■ **What is required**: Would you return, word for word, the lines of the data below from the line with "On vous rappelle immediatement" through the line with "Île-de-France", and no others?

*** Data for this task

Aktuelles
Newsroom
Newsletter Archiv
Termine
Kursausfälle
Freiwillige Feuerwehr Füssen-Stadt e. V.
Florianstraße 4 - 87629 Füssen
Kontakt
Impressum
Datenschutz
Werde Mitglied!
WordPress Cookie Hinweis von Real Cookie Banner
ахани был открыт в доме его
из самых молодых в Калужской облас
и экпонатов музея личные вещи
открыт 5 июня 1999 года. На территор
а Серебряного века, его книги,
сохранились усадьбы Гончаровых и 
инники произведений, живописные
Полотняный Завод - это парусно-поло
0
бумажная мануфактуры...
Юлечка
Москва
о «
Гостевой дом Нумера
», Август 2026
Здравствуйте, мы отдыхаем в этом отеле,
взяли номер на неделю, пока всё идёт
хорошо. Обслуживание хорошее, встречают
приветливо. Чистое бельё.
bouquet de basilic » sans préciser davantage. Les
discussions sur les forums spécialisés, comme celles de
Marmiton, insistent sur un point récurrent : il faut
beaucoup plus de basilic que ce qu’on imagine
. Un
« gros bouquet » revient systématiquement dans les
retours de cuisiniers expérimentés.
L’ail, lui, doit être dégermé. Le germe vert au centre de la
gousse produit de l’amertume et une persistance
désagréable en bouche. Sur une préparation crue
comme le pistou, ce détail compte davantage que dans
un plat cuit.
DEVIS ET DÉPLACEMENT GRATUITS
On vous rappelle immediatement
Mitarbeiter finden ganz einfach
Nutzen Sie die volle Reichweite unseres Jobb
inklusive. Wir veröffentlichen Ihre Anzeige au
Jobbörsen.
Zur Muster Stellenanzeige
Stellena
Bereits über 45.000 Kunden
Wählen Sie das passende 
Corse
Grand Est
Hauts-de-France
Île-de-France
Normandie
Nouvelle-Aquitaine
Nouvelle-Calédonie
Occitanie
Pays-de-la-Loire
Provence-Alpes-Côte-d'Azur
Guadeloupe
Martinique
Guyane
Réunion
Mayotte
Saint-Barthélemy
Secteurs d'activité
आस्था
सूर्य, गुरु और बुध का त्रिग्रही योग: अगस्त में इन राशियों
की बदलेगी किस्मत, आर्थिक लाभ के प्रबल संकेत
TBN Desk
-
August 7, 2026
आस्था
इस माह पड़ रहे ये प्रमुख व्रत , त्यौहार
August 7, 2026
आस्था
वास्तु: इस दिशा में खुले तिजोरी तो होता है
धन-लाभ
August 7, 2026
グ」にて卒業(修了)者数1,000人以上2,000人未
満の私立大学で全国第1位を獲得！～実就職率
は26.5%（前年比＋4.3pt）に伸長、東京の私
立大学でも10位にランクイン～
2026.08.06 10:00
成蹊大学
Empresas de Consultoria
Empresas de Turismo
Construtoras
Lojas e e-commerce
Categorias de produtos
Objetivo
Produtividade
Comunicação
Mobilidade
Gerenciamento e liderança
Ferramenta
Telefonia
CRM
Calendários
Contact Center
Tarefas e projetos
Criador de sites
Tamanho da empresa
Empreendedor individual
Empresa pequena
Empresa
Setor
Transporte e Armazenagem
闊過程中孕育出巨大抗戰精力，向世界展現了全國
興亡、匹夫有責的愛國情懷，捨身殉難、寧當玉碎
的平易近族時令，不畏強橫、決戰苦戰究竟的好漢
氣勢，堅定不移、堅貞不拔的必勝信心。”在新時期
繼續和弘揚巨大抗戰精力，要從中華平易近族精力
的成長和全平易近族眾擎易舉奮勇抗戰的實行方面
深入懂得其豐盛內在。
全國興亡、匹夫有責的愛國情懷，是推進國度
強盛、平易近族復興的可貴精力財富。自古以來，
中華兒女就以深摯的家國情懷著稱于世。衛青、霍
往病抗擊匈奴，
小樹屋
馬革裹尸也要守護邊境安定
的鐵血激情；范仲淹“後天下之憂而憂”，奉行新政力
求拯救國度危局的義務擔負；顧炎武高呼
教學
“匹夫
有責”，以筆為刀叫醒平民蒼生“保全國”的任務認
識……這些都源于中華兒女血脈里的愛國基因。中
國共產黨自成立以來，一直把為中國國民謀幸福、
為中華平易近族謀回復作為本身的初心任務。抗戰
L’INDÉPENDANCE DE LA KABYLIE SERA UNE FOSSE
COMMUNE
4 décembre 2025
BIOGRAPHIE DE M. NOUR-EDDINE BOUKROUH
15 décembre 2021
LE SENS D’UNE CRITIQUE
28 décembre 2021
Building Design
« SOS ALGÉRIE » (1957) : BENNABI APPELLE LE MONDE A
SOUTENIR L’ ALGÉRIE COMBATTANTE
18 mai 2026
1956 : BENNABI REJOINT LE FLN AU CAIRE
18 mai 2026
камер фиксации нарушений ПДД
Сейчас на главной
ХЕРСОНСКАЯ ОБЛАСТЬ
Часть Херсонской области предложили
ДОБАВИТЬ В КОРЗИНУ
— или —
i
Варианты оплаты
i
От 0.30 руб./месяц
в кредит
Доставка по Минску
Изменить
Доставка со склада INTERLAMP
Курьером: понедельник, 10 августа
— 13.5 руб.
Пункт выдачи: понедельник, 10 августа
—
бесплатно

******

■ **Answer to this task**:
On vous rappelle immediatement
Mitarbeiter finden ganz einfach
Nutzen Sie die volle Reichweite unseres Jobb
inklusive. Wir veröffentlichen Ihre Anzeige au
Jobbörsen.
Zur Muster Stellenanzeige
Stellena
Bereits über 45.000 Kunden
Wählen Sie das passende 
Corse
Grand Est
Hauts-de-France
Île-de-France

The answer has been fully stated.